**WHAT THE EXERCISE ASKS**
When you reach the line with "babysitters in your area." in the records below, begin transcribing exactly and continue up to and including the line with "my surgery.", leaving out every picture.

Source records:

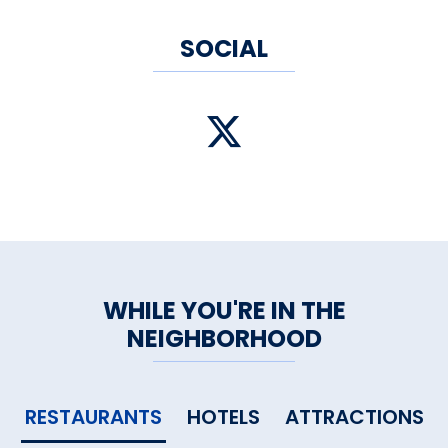
SOCIAL
WHILE YOU'RE IN THE
NEIGHBORHOOD
RESTAURANTS
HOTELS
ATTRACTIONS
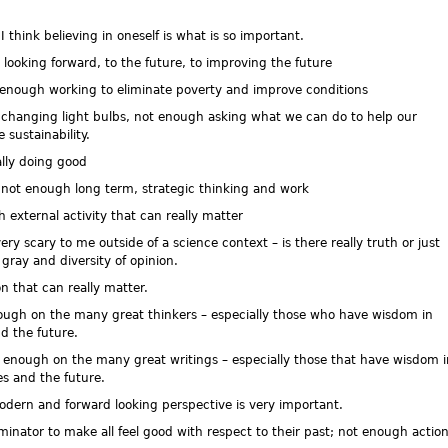
hink believing in oneself is what is so important.
king forward, to the future, to improving the future
nough working to eliminate poverty and improve conditions
changing light bulbs, not enough asking what we can do to help our
sustainability.
ly doing good
not enough long term, strategic thinking and work
xternal activity that can really matter
 scary to me outside of a science context – is there really truth or just
gray and diversity of opinion.
 that can really matter.
ugh on the many great thinkers – especially those who have wisdom in
d the future.
enough on the many great writings – especially those that have wisdom i
s and the future.
odern and forward looking perspective is very important.
tor to make all feel good with respect to their past; not enough actio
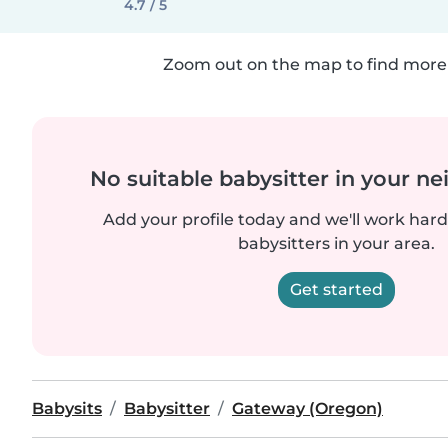
4.7 / 5
Zoom out on the map to find more 
No suitable babysitter in your 
Add your profile today and we'll work hard 
babysitters in your area.
Get started
Babysits
Babysitter
Gateway (Oregon)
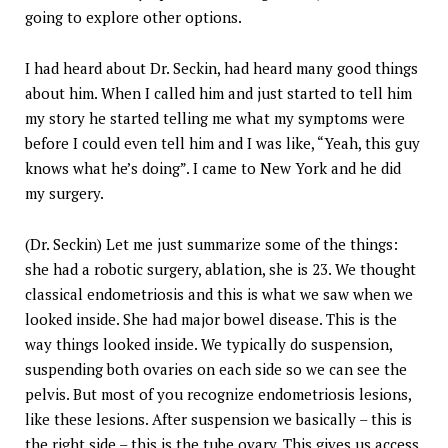
going to explore other options.
I had heard about Dr. Seckin, had heard many good things
about him. When I called him and just started to tell him
my story he started telling me what my symptoms were
before I could even tell him and I was like, “Yeah, this guy
knows what he’s doing”. I came to New York and he did
my surgery.
(Dr. Seckin) Let me just summarize some of the things:
she had a robotic surgery, ablation, she is 23. We thought
classical endometriosis and this is what we saw when we
looked inside. She had major bowel disease. This is the
way things looked inside. We typically do suspension,
suspending both ovaries on each side so we can see the
pelvis. But most of you recognize endometriosis lesions,
like these lesions. After suspension we basically – this is
the right side – this is the tube ovary. This gives us access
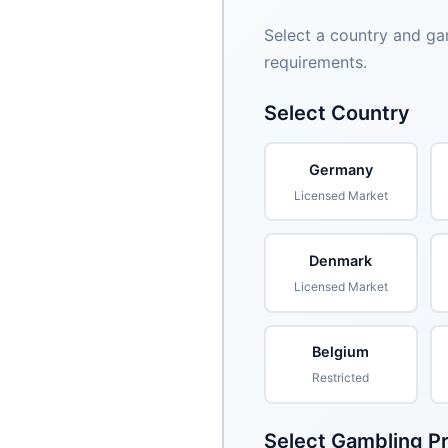
Select a country and ga
requirements.
Select Country
Germany
Licensed Market
Denmark
Licensed Market
Belgium
Restricted
Select Gambling P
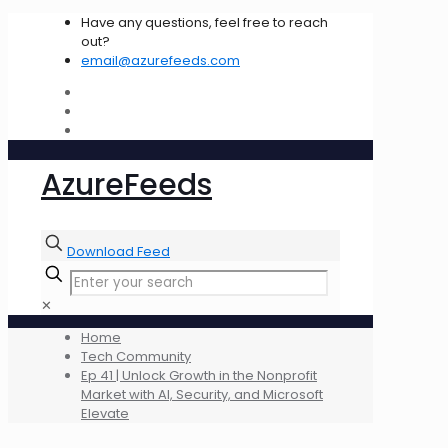
Have any questions, feel free to reach
out?
email@azurefeeds.com
AzureFeeds
Download Feed
✕
Home
Tech Community
Ep 41 | Unlock Growth in the Nonprofit
Market with AI, Security, and Microsoft
Elevate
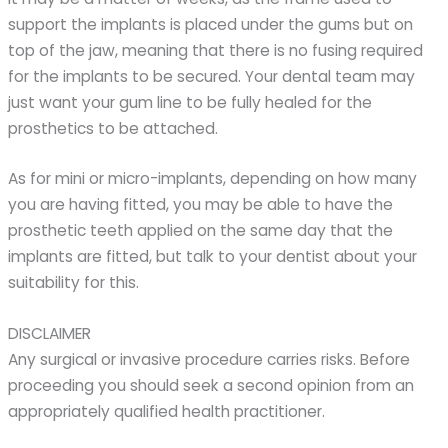
support the implants is placed under the gums but on
top of the jaw, meaning that there is no fusing required
for the implants to be secured. Your dental team may
just want your gum line to be fully healed for the
prosthetics to be attached.
As for mini or micro-implants, depending on how many
you are having fitted, you may be able to have the
prosthetic teeth applied on the same day that the
implants are fitted, but talk to your dentist about your
suitability for this.
DISCLAIMER
Any surgical or invasive procedure carries risks. Before
proceeding you should seek a second opinion from an
appropriately qualified health practitioner.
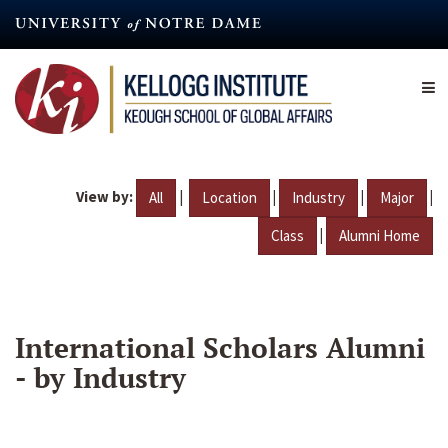
Skip
to
main
content
View by:
|
|
|
|
All
Location
Industry
Major
|
Class
Alumni Home
International Scholars Alumni
- by Industry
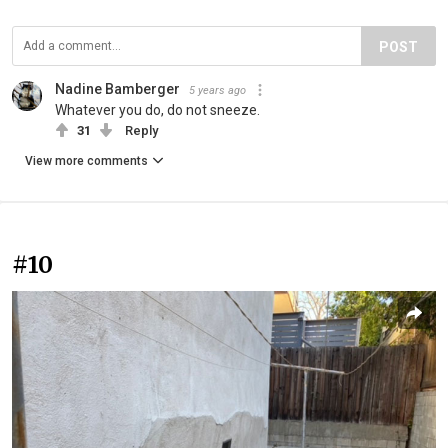
POST
Nadine Bamberger
5 years ago
Whatever you do, do not sneeze.
31
Reply
View more comments
#10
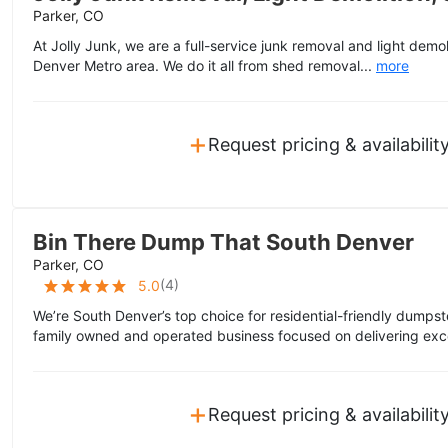
Parker, CO
At Jolly Junk, we are a full-service junk removal and light dem
Denver Metro area. We do it all from shed removal...
more
+
Request pricing & availabilit
Bin There Dump That South Denver
Parker, CO
(
4
)
5.0
We’re South Denver’s top choice for residential-friendly dumpst
family owned and operated business focused on delivering exce
+
Request pricing & availabilit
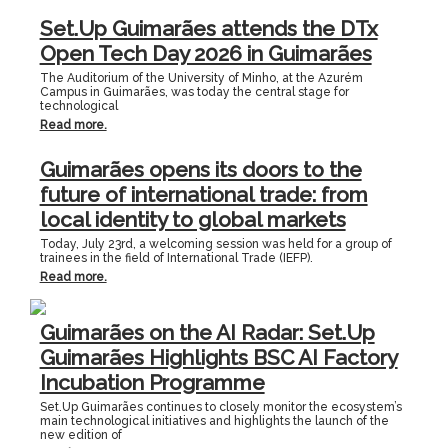
Set.Up Guimarães attends the DTx
Open Tech Day 2026 in Guimarães
The Auditorium of the University of Minho, at the Azurém
Campus in Guimarães, was today the central stage for
technological
Read more.
Guimarães opens its doors to the
future of international trade: from
local identity to global markets
Today, July 23rd, a welcoming session was held for a group of
trainees in the field of International Trade (IEFP).
Read more.
Guimarães on the AI Radar: Set.Up
Guimarães Highlights BSC AI Factory
Incubation Programme
Set.Up Guimarães continues to closely monitor the ecosystem’s
main technological initiatives and highlights the launch of the
new edition of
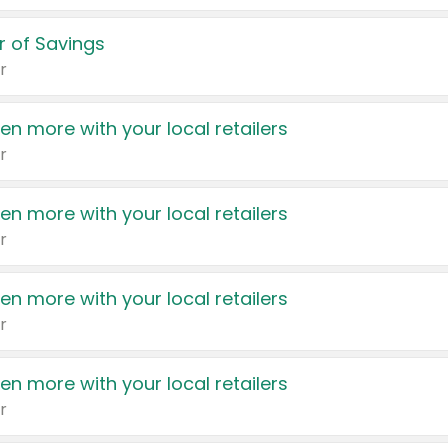
 of Savings
r
en more with your local retailers
r
en more with your local retailers
r
en more with your local retailers
r
en more with your local retailers
r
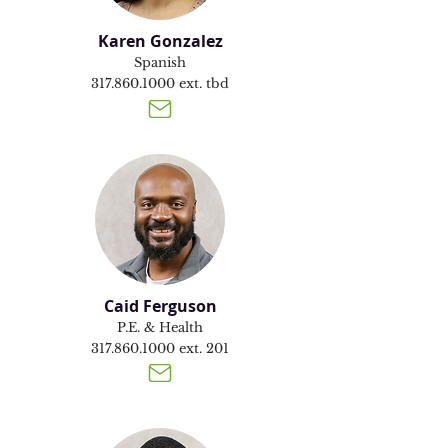
Karen Gonzalez
Spanish
317.860.1000
ext. tbd
Caid Ferguson
P.E. & Health
317.860.1000
ext. 201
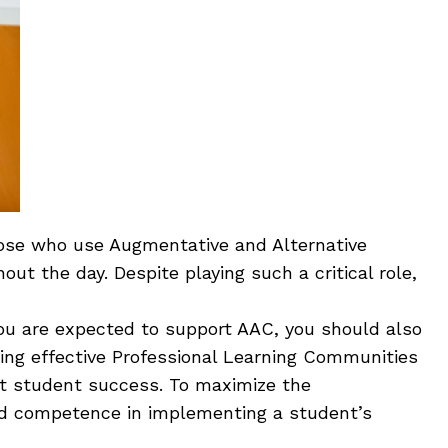
those who use Augmentative and Alternative
t the day. Despite playing such a critical role,
 you are expected to support AAC, you should also
ping effective Professional Learning Communities
rt student success. To maximize the
nd competence in implementing a student’s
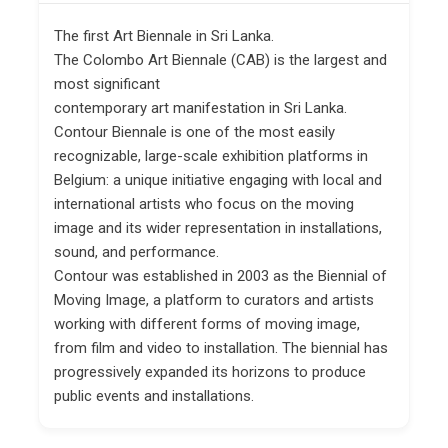
The first Art Biennale in Sri Lanka.
The Colombo Art Biennale (CAB) is the largest and
most significant
contemporary art manifestation in Sri Lanka.
Contour Biennale is one of the most easily
recognizable, large-scale exhibition platforms in
Belgium: a unique initiative engaging with local and
international artists who focus on the moving
image and its wider representation in installations,
sound, and performance.
Contour was established in 2003 as the Biennial of
Moving Image, a platform to curators and artists
working with different forms of moving image,
from film and video to installation. The biennial has
progressively expanded its horizons to produce
public events and installations.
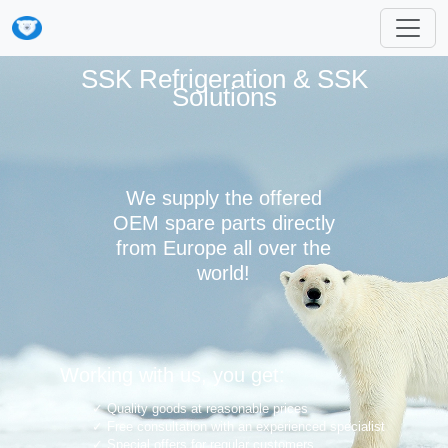
SSK Refrigeration & SSK
Solutions
We supply the offered
OEM spare parts directly
from Europe all over the
world!
Working with us, you get:
Quality goods at reasonable prices
Free consultation with an experienced specialist
Special offers for regular customers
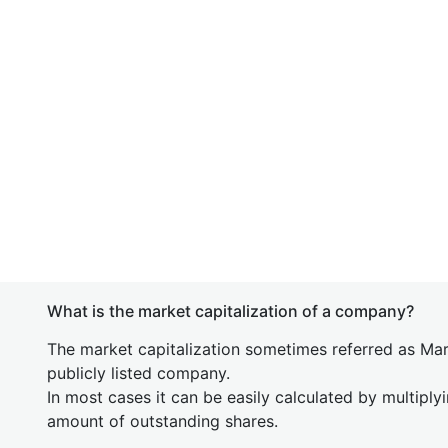
What is the market capitalization of a company?
The market capitalization sometimes referred as Mark
publicly listed company.
In most cases it can be easily calculated by multiply
amount of outstanding shares.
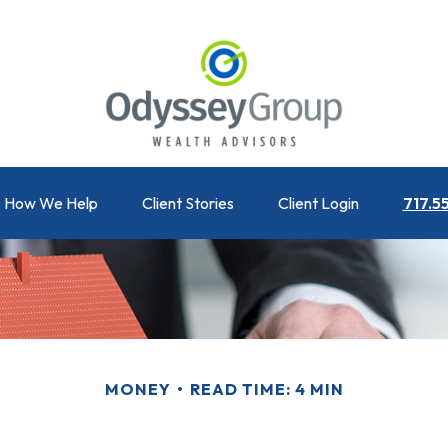
How We Help
Client Stories
Client Login
717.5
MONEY
READ TIME: 4 MIN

**RESULT OF THE EXERCISE**
babysitters in your area.
Get started
Babysits
Babysitter
Gateway (Oregon)
going to explore other options.
I had heard about Dr. Seckin, had heard many good things
about him. When I called him and just started to tell him
my story he started telling me what my symptoms were
before I could even tell him and I was like, “Yeah, this guy
knows what he’s doing”. I came to New York and he did
my surgery.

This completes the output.